[[ Task input open ]]
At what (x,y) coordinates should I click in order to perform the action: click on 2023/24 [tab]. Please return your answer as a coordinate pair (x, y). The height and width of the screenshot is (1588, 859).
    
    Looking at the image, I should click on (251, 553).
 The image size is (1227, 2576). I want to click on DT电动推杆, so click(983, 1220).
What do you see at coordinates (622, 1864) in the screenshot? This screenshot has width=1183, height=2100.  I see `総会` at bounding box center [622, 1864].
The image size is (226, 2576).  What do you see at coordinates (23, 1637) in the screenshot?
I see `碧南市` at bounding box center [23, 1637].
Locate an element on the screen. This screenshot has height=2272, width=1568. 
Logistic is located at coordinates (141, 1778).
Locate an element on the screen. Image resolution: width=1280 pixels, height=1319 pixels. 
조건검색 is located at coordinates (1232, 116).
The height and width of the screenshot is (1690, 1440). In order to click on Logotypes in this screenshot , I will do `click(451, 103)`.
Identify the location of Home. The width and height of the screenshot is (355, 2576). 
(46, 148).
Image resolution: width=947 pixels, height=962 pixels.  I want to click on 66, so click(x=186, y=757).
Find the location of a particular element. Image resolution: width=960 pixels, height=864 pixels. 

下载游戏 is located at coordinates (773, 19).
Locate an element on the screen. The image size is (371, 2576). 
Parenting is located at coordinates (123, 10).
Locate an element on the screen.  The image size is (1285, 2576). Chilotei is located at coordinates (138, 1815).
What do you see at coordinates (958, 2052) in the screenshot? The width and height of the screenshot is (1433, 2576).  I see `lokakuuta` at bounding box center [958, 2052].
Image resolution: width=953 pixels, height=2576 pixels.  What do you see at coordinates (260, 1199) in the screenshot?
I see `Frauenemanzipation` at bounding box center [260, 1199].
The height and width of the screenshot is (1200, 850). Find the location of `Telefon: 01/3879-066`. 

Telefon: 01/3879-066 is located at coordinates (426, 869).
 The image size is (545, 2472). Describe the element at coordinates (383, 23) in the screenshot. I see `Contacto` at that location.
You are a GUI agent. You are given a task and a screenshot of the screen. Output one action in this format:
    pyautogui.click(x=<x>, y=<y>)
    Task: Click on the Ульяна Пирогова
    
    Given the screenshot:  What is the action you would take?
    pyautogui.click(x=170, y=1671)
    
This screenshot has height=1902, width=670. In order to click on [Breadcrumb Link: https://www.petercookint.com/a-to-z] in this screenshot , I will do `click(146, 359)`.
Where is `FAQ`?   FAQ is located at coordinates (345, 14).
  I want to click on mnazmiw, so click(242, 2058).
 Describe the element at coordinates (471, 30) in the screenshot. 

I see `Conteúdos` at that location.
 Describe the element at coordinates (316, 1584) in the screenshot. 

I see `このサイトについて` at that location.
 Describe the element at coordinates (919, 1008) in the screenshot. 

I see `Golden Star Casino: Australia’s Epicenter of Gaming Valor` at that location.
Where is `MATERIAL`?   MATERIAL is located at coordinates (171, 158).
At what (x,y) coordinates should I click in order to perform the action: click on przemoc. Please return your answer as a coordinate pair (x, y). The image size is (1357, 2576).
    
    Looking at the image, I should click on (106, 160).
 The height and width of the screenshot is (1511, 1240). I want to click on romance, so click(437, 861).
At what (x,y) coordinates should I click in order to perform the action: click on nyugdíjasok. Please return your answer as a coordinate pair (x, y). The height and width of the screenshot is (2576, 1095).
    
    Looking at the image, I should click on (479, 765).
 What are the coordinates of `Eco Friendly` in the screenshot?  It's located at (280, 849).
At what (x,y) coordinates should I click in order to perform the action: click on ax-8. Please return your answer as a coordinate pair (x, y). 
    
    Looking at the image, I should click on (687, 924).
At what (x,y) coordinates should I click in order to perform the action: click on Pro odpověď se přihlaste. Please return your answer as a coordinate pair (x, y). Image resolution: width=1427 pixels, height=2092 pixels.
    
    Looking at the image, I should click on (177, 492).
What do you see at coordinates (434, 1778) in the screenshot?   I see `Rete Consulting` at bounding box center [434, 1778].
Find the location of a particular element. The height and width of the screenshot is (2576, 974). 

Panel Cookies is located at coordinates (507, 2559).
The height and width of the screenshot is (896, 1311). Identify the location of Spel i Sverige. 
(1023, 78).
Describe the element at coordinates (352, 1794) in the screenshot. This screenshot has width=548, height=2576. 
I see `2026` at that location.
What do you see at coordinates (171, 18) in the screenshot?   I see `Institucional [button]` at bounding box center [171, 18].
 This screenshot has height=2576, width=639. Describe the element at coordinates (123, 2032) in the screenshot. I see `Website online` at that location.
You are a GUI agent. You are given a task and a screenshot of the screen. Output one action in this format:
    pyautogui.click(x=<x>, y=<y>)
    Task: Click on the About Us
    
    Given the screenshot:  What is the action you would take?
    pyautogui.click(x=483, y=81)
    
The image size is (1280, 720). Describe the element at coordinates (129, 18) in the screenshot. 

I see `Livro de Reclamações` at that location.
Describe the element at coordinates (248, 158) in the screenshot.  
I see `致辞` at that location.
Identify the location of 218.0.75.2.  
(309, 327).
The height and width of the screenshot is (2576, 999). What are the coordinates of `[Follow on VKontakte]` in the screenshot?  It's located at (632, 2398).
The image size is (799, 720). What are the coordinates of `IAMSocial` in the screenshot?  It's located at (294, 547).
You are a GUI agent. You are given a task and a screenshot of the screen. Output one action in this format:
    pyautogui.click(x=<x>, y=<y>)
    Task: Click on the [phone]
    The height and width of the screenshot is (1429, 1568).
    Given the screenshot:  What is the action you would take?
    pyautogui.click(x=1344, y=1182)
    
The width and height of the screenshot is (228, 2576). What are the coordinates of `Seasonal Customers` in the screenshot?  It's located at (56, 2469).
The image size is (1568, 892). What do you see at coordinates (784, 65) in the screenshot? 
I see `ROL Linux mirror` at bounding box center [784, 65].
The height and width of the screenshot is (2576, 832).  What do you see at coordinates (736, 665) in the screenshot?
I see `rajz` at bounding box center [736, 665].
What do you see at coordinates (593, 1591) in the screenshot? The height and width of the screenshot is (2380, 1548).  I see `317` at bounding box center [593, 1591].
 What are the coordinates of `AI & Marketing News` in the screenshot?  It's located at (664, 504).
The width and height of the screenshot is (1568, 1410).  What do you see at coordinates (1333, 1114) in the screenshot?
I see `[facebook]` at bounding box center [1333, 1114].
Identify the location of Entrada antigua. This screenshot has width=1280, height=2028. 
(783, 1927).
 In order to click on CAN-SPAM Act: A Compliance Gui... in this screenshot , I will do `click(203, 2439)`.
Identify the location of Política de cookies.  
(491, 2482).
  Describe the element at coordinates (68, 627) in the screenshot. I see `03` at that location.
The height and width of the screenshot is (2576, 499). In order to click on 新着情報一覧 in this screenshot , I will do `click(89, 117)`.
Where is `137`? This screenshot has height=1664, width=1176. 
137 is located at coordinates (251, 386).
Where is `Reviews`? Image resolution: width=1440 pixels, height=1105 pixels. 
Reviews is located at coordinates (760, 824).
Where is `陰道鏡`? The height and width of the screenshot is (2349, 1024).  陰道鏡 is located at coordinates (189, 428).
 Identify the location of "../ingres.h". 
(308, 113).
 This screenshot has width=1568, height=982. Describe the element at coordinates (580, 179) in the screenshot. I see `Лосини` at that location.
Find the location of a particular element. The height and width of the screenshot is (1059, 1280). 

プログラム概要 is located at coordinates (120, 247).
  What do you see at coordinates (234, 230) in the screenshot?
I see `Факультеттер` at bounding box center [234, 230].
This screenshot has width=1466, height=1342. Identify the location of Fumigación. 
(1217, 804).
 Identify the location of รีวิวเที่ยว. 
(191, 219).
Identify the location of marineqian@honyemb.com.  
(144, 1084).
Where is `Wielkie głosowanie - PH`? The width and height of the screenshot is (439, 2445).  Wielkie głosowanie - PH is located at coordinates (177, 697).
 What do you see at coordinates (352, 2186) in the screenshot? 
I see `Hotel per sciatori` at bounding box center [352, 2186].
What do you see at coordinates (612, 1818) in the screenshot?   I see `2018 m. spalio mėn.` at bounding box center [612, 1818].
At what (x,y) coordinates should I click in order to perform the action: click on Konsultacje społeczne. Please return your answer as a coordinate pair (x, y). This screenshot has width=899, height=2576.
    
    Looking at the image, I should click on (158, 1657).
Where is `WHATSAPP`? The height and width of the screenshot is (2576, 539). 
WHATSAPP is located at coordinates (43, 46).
[[ Task input closed ]]
* _Exercise brief_
Exactly reproduce the lines of the data above that run from the line containing "What do you see at coordinates (612, 1818)" through the final one.

* _Solution to this problem_
What do you see at coordinates (612, 1818) in the screenshot?   I see `2018 m. spalio mėn.` at bounding box center [612, 1818].
At what (x,y) coordinates should I click in order to perform the action: click on Konsultacje społeczne. Please return your answer as a coordinate pair (x, y). This screenshot has width=899, height=2576.
    
    Looking at the image, I should click on (158, 1657).
Where is `WHATSAPP`? The height and width of the screenshot is (2576, 539). 
WHATSAPP is located at coordinates (43, 46).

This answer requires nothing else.